Like the above-described computations on the ID-modified data set, method verification was also conducted on an NAA-modified version of the PetDB data set. Modelling of the NAA-modified data yields results almost identical to the ID-modified modelling. Figure S2a shows the KDE plot for the deviations of modelled REE and measured REE in the NAA-modified data set. The deviations cluster in a narrow range around a mean of −0.6% with 5% and 95% percentiles of −7.3% and 6.0%, respectively (SD = 4.3, kurtosis = 5.84). Figure S2b shows the KDE plot for the deviations of Pr, Dy, Ho and Er (NAA-modification). This KDE is slightly shifted to a mean of −2.2, indicating a minor underestimation of the removed REE by modelling. A closer look at the individual deviations (Fig. S3) shows that while the deviation KDE for Pr is centred at almost zero (mean = −0.5), the KDEs for Dy, Ho and Er are shifted towards the left side with decreasing means between −2.4 and −3.3. Mathematically, the explanation for this behaviour is that Dy, Ho and Er are direct neighbours, creating a rather large gap of three missing values between Tb and Tm. In comparison, for the ID-modified data, each removed REE was surrounded by two fixed REE data points that supported the fitting. Nevertheless, the modelled data for Dy, Ho and Er in the NAA-modified data set predominantly show deviations <10% and are, therefore, in good agreement with typical uncertainties of modern routine analytical methods for REEs.

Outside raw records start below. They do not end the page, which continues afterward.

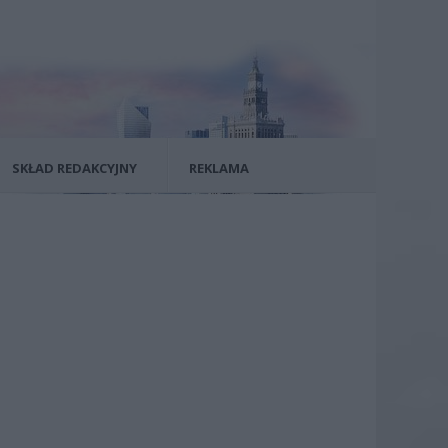
SKŁAD REDAKCYJNY
REKLAMA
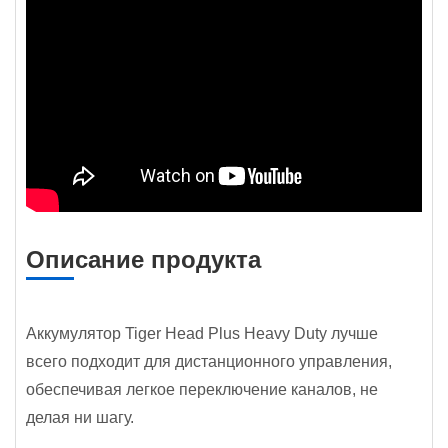
Описание продукта
Аккумулятор Tiger Head Plus Heavy Duty лучше
всего подходит для дистанционного управления,
обеспечивая легкое переключение каналов, не
делая ни шагу.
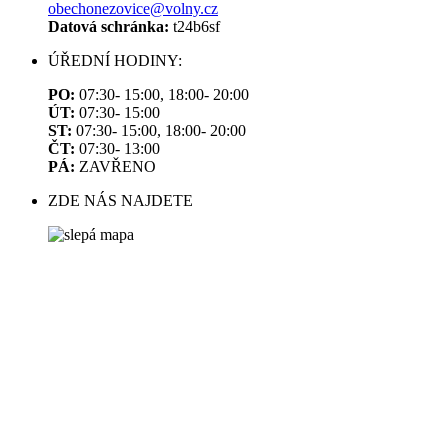
obechonezovice@volny.cz
Datová schránka:
t24b6sf
ÚŘEDNÍ HODINY:
PO:
07:30- 15:00, 18:00- 20:00
ÚT:
07:30- 15:00
ST:
07:30- 15:00, 18:00- 20:00
ČT:
07:30- 13:00
PÁ:
ZAVŘENO
ZDE NÁS NAJDETE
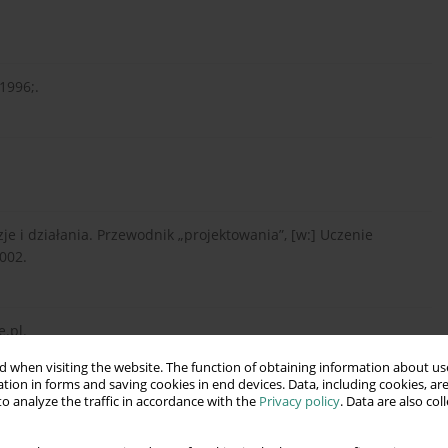
1996;.
je i działania. Przewodnik „projektowania”, [w:] Uczenie
002.
.pl.
 when visiting the website. The function of obtaining information about use
tion in forms and saving cookies in end devices. Data, including cookies, are
o analyze the traffic in accordance with the
Privacy policy
. Data are also co
.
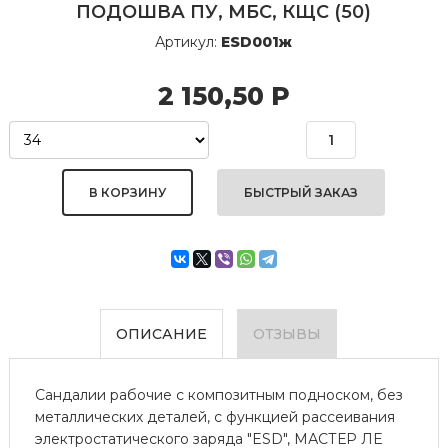
ПОДОШВА ПУ, МБС, КЩС (50)
Артикул:
ESD001ж
2 150,50
Р
БЫСТРЫЙ ЗАКАЗ
ОПИСАНИЕ
ОТЗЫВЫ
Сандалии рабочие с композитным подноском, без
металлических деталей, с функцией рассеивания
электростатического заряда "ESD", МАСТЕР ЛE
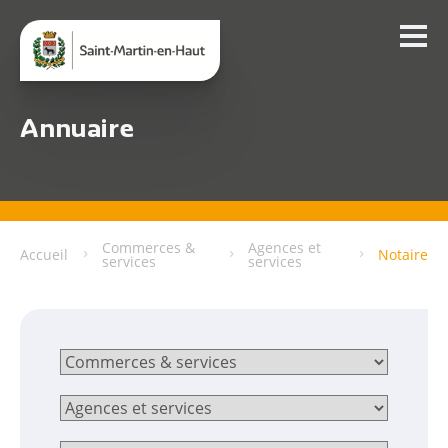
Annuaire
Commerces &
Agences et
Accueil
Notaire
services
services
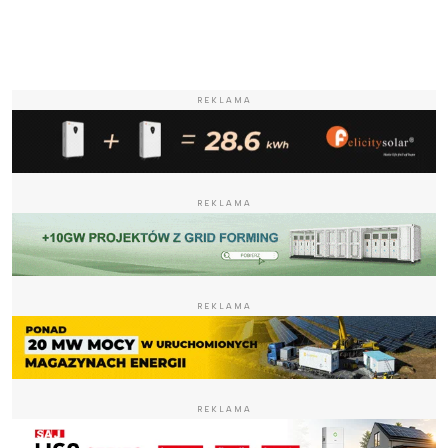
REKLAMA
REKLAMA
REKLAMA
REKLAMA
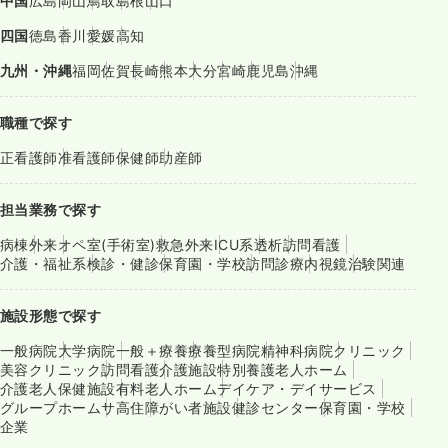
中国
広島
岡山
鳥取
島根
山口
四国
徳島
香川
愛媛
高知
九州・沖縄
福岡
佐賀
長崎
熊本
大分
宮崎
鹿児島
沖縄
職種で探す
正看護師
准看護師
保健師
助産師
担当業務で探す
病棟
外来
オペ室(手術室)
救急外来
ICU系
透析
訪問看護
介護・福祉系
検診・健診
保育園・学校
訪問診療
内視鏡
治験関連
施設形態で探す
一般病院
大学病院
一般＋療養
療養型病院
精神科病院
クリニック
美容クリニック
訪問看護
介護施設
特別養護老人ホーム
介護老人保健施設
有料老人ホーム
デイケア・デイサービス
グループホーム
サ高住
障がい者施設
健診センター
保育園・学校
企業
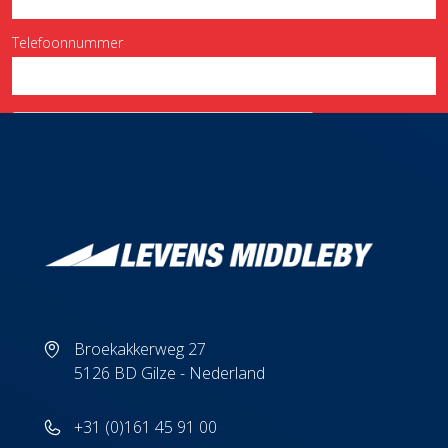
Telefoonnummer
Broekakkerweg 27
5126 BD Gilze - Nederland
+31 (0)161 45 91 00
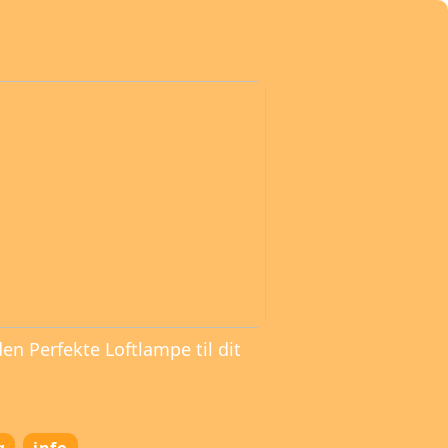
den Perfekte Loftlampe til dit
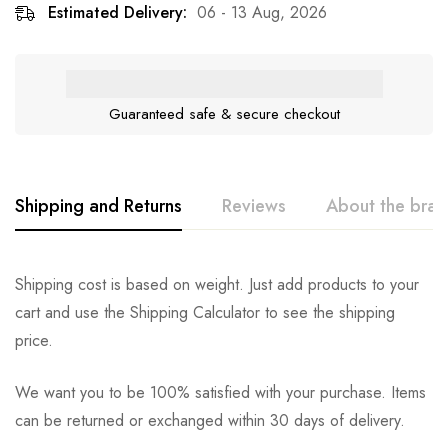
Estimated Delivery:
06 - 13 Aug, 2026
Guaranteed safe & secure checkout
Shipping and Returns
Reviews
About the bra
Shipping cost is based on weight. Just add products to your
cart and use the Shipping Calculator to see the shipping
price.
We want you to be 100% satisfied with your purchase. Items
can be returned or exchanged within 30 days of delivery.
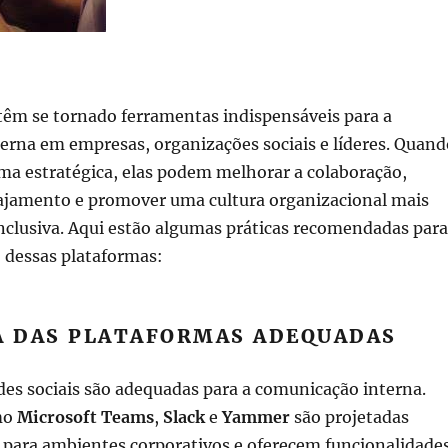
 têm se tornado ferramentas indispensáveis para a
erna em empresas, organizações sociais e líderes. Quand
rma estratégica, elas podem melhorar a colaboração,
jamento e promover uma cultura organizacional mais
nclusiva. Aqui estão algumas práticas recomendadas para
 dessas plataformas:
HA DAS PLATAFORMAS ADEQUADAS
es sociais são adequadas para a comunicação interna.
mo
Microsoft Teams
,
Slack
e
Yammer
são projetadas
 para ambientes corporativos e oferecem funcionalidade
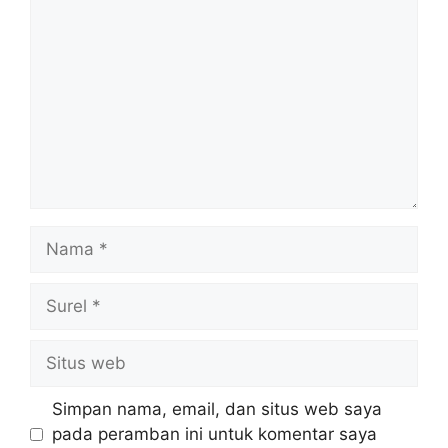
Nama
Surel
Situs
web
Simpan nama, email, dan situs web saya
pada peramban ini untuk komentar saya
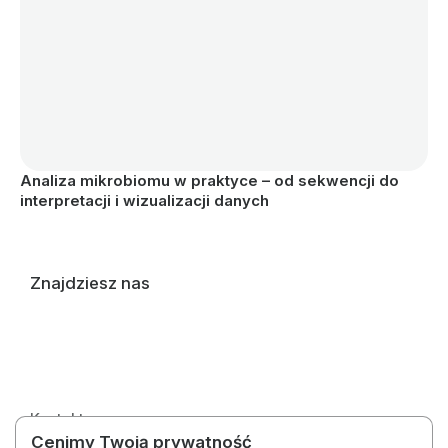
Analiza mikrobiomu w praktyce – od sekwencji do 
interpretacji i wizualizacji danych
Znajdziesz nas
Kontakt
Cenimy Twoją prywatność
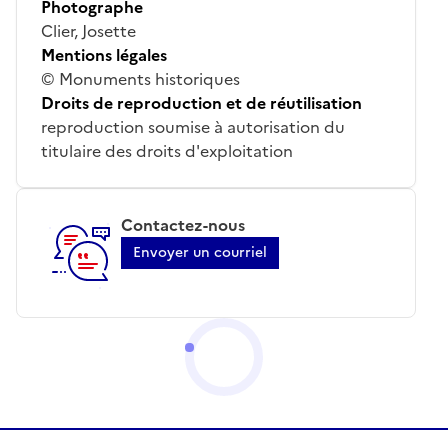
Photographe
Clier, Josette
Mentions légales
© Monuments historiques
Droits de reproduction et de réutilisation
reproduction soumise à autorisation du
titulaire des droits d'exploitation
Contactez-nous
Envoyer un courriel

Overall, the low deviations between modelled and measured data and the high reproducibility, even after removing multiple REEs, prove the accuracy and precision of the applied modelling approach. The large number of data points in the method verification data set also demonstrates its applicability to a wide range of mafic and ultramafic lithologies with a range of different REE compositions. The deviations between modelled and measured data fall well-within typical analytical uncertainties for REE measurements by ICP-MS. Therefore, the λPM method is suitable for imputing incomplete REE data sets of mafic and ultramafic rocks.

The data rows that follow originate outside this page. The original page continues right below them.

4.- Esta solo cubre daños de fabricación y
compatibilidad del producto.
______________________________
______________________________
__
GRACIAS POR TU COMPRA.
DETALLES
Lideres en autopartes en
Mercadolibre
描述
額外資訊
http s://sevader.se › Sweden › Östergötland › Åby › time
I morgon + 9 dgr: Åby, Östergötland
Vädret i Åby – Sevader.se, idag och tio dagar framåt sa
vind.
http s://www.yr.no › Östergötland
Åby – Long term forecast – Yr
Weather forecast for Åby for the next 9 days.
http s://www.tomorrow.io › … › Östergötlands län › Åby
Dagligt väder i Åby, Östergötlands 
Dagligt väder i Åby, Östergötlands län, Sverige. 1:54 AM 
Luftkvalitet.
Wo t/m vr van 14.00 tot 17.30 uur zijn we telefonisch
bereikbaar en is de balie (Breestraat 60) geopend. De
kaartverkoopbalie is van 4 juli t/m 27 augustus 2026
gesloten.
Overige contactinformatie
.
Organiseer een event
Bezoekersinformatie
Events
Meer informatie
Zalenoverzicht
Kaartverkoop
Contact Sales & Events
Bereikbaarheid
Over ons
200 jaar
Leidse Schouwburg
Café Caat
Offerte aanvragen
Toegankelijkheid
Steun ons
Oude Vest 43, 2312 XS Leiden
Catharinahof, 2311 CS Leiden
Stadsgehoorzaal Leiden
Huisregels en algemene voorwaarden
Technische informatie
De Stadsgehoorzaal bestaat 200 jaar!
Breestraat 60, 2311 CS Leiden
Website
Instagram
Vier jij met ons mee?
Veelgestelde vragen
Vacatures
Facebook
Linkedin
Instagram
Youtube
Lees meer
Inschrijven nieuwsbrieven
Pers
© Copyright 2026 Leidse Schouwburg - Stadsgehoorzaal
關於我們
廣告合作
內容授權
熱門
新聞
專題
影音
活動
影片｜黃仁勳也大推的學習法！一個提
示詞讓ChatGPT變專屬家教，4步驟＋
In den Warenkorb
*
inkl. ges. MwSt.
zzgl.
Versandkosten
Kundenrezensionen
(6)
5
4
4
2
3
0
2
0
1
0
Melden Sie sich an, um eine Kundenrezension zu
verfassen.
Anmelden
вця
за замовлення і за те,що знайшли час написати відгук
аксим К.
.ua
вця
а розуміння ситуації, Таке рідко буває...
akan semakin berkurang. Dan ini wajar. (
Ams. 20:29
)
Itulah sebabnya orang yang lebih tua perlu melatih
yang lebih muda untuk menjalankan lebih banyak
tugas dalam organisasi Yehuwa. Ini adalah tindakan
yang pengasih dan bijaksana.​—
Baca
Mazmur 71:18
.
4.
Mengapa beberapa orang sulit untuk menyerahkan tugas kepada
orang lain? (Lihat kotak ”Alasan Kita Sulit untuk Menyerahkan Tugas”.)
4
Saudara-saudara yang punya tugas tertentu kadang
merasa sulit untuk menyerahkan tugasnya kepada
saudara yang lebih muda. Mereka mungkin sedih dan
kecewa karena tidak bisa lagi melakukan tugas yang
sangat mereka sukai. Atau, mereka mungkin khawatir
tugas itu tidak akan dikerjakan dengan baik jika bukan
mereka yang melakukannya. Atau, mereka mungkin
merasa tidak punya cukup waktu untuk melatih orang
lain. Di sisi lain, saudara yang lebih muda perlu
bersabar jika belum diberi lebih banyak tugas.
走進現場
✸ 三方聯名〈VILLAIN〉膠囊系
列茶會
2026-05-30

Optimal polynomial degree for standard polynomial modelling

Fitting a polynomial to a data set as a regression model for estimating missing values always bears the risk of overfitting. O’Neill²⁷ showed that for the λ-parameter fitting, the maximum polynomial degree should be four, while for most samples, even degree three is sufficient. To determine the optimal maximum polynomial degree for the standard polynomial modelling (SPM), the entire PetDB data set (no REEs removed) was computed for polynomials of degrees one to eight, yielding eight sets of modelled REE data. For comparison, the root mean square (RMS) deviation of model prediction from measured values for each REE was computed in each of the eight model data sets. The RMS deviation was used to ensure positive values, and the results are shown in (Fig. 3). Cerium and Eu are not shown due to their anomalous high or low content in many samples, resulting from their specific redox-sensitivity. The RMS deviations of the REEs show asymptotic behaviour, approaching a lower limit of around 5% at a polynomial degree of three. This behaviour shows that increasing polynomial degrees from one to three also increases the prediction quality. Almost constant RMS deviations above degree three indicate overfitting when polynomials of degree four and higher are used. Only the RMS deviations of La and Lu continue to decrease slightly above degree three. However, this is due to the position of La and Lu at the very beginning and end, respectively, of the REE patterns. Due to the nature of polynomial modelling, data at the edges are more strongly affected by the order of the polynomial. Therefore, we suggest that a maximum polynomial degree of three be chosen for SPM to model REE data. This is consistent with the observation of O’Neill²⁷, even if he decided to choose four. The RMS deviations of the REEs at a polynomial degree of three range from approximately 3%–7%, with a mean close to 5%.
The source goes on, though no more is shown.